Download or read book Inside the Castle written by Joanna L. Grossman and published by Princeton University Press. This book was released on 2011-07-18 with total page 456 pages. Available in PDF, EPUB and Kindle. Book excerpt: A comprehensive social history of families and family law in twentieth-century America Inside the Castle is a comprehensive social history of twentieth-century family law in the United States. Joanna Grossman and Lawrence Friedman show how vast, oceanic changes in society have reshaped and reconstituted the American family. Women and children have gained rights and powers, and novel forms of family life have emerged. The family has more or less dissolved into a collection of independent individuals with their own wants, desires, and goals. Modern family law, as always, reflects the brute social and cultural facts of family life. The story of family law in the twentieth century is complex. This was the century that said goodbye to common-law marriage and breach-of-promise lawsuits. This was the century, too, of the sexual revolution and women's liberation, of gay rights and cohabitation. Marriage lost its powerful monopoly over legitimate sexual behavior. Couples who lived together without marriage now had certain rights. Gay marriage became legal in a handful of jurisdictions. By the end of the century, no state still prohibited same-sex behavior. Children in many states could legally have two mothers or two fathers.

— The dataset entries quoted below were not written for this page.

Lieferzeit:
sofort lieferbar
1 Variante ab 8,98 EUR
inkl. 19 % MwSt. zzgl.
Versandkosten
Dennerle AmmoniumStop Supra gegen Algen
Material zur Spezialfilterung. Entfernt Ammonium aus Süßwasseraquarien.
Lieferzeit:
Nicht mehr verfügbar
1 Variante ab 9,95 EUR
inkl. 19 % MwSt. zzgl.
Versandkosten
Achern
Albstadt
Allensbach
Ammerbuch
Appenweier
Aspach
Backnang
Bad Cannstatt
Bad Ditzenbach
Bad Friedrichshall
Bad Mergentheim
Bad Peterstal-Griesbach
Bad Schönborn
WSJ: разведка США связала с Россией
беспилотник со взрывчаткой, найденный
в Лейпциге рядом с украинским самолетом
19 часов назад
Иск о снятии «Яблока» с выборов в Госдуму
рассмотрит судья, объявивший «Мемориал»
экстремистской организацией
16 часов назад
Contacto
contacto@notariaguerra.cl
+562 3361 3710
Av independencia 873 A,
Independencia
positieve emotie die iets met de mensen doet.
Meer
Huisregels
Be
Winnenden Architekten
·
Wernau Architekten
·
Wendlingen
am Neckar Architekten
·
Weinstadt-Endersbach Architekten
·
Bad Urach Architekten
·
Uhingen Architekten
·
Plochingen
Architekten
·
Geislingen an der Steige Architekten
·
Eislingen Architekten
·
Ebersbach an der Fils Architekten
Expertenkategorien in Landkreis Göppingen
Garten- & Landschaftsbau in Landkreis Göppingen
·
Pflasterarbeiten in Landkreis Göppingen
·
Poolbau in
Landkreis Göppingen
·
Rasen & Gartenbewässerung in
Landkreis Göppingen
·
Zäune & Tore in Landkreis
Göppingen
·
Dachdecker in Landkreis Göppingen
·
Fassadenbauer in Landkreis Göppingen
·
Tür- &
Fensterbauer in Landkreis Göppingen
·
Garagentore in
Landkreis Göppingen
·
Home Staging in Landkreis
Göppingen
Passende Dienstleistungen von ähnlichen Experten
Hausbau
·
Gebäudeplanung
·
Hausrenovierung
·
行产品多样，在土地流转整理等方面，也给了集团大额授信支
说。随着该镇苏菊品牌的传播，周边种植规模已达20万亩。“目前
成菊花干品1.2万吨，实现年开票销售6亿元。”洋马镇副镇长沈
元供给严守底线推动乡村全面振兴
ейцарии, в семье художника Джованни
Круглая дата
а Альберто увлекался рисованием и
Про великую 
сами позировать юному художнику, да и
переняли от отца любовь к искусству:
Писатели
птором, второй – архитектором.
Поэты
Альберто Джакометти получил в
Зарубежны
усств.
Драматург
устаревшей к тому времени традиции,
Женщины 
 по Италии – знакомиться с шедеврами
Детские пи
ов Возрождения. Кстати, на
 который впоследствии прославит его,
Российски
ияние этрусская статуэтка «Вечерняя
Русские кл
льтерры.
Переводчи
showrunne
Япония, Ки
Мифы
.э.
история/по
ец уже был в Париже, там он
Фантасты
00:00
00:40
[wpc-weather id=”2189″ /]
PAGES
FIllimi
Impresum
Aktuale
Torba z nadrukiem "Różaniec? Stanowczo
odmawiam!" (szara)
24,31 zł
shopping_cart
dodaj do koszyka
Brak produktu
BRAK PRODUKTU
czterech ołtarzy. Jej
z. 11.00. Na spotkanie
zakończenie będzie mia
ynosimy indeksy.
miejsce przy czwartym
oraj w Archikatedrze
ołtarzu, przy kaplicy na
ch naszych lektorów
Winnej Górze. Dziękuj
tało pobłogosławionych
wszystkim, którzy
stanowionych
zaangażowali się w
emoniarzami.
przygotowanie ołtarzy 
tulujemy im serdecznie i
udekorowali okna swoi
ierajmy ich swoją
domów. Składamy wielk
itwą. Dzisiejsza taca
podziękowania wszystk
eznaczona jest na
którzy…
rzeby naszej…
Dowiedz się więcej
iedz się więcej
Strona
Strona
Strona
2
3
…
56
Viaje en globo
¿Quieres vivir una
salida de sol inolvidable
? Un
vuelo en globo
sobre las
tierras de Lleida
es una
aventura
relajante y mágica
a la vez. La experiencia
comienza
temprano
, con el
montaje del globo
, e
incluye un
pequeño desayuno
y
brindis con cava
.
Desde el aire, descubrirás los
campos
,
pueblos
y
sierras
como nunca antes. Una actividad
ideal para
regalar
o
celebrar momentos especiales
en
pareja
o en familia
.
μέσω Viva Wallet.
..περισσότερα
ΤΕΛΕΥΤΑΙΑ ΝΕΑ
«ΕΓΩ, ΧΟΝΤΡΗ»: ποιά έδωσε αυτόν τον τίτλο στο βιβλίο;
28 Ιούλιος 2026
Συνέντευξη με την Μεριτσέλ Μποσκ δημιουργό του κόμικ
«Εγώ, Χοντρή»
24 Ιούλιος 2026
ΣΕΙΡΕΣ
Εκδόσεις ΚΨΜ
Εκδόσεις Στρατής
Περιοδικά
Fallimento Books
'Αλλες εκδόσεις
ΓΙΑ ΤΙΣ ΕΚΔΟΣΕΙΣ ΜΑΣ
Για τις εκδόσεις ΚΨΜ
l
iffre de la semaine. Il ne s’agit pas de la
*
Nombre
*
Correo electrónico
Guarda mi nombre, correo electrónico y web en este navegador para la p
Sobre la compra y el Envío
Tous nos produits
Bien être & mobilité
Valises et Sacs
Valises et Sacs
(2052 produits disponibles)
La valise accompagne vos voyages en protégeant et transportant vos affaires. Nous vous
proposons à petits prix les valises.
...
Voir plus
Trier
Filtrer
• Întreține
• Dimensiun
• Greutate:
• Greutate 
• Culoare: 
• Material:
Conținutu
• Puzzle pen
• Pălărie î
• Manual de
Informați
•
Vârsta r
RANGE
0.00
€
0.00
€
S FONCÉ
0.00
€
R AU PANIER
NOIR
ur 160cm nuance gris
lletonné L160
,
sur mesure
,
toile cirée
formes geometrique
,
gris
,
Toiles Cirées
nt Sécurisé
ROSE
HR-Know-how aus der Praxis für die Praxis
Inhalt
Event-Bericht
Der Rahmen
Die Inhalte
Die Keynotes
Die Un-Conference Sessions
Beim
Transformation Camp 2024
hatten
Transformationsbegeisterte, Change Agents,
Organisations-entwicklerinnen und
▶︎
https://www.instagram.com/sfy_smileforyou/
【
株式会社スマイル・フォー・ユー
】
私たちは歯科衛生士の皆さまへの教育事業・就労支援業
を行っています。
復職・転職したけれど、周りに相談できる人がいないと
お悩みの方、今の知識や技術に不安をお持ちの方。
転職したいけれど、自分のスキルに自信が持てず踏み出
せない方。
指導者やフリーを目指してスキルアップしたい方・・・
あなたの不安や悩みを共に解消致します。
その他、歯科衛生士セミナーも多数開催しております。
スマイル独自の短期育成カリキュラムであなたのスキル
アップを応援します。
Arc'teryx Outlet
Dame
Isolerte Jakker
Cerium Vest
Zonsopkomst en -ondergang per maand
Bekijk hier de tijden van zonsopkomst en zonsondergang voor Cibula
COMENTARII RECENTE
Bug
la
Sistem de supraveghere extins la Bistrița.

No-fault divorce became cheap and easy. And illegitimacy lost most of its social and legal stigma. These changes were not smooth or linear—all met with resistance and provoked a certain amount of backlash. Families took many forms, some of them new and different, and though buffeted by the winds of change, the family persisted as a central institution in society. Inside the Castle tells the story of that institution, exploring the ways in which law tried to penetrate and control this most mysterious realm of personal life.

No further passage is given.